Regression is a very important part of statistics: I probably do more regressions that any other type of analysis, apart from than calculating basic summary data such as medians, means and proportions. So, I’ve given you lots of possibilities here. I’ve coded them: you really should try to do the bold ones, do those in italics if you can, and if you get to the rest, well, the more the merrier. The reason I have included all this is so I can go over it in class.

  • lesson5a: These are data from marathon runners (again). Which of the following is associated with how fast runners complete the marathon: age, sex, training miles, weight?

  • lesson5b: These are data on patients with a disease that predisposes them to cancer. The disease causes precancerous lesions that can be surgically removed. A group of recently removed lesions are analyzed for a specific mutation. Does how long a patient has had the disease affect the chance that a new lesion will have a mutation?

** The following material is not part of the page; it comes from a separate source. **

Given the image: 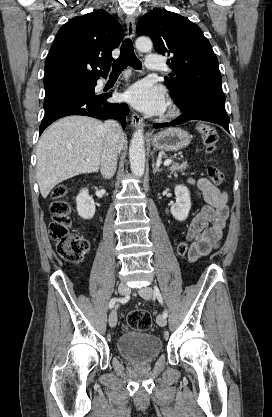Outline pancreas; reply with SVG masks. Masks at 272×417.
Wrapping results in <instances>:
<instances>
[{"instance_id": "obj_1", "label": "pancreas", "mask_w": 272, "mask_h": 417, "mask_svg": "<svg viewBox=\"0 0 272 417\" xmlns=\"http://www.w3.org/2000/svg\"><path fill=\"white\" fill-rule=\"evenodd\" d=\"M186 168H187V163L184 162V163L179 164L178 162H174L171 165V167H169V171L173 173L179 170L180 171L186 170Z\"/></svg>"}]
</instances>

  • lesson5c: These are data from Canadian provinces giving population, unemployment rates and male and female life expectancy. Which of these variables are associated?

  • lesson5d: These are data from mice inoculated with tumor cells and then treated with different doses of a drug. The growth rate of each animal’s tumor is then calculated. Is this drug effective?

  • lesson5e: These are data from a study of the use of complementary medicine (e.g. massage) by UK breast cancer patients. There are data for the women’s age, time since diagnosis, presence of distant metastases, use of complementary medicine before diagnosis, whether they received a qualification after high school, the age they left education, whether usual employment is a manual trade, socioeconomic status. What predicts use of complementary medicine by women with breast cancer?

  • lesson5f: These are the distance records for Frisbee for various ages in males. What is the relationship between age and how far a man can throw a Frisbee?

  • lesson5g: You’ve seen this dataset before. Patients with lung cancer are randomized to receive either chemotherapy regime a or b and assessed for tumor response. We know there is no statistically significant difference between regimens (you can test this if you like). However, do the treatments work differently depending on sex? Do they work differently by age?

  • lesson5h: PSA is used to screen for prostate cancer. In this dataset, the researchers are looking at various forms of PSA (e.g. “nicked” PSA). What variables should be used to try to predict cancer? How accurate would this test be? (NOTE: these data were taken from a real dataset, but I played around with them a bit, so please don’t draw any conclusions about PSA testing from this assignment).

  • lesson5i: This is a randomized trial of behavioral therapy in cancer patients with depressed mood (note that higher score means better mood). Patients are randomized to no treatment (group 1), informal contact with a volunteer (group 2) or behavior therapy with a trained therapist (group 3). What would you conclude about the effectiveness of these treatments?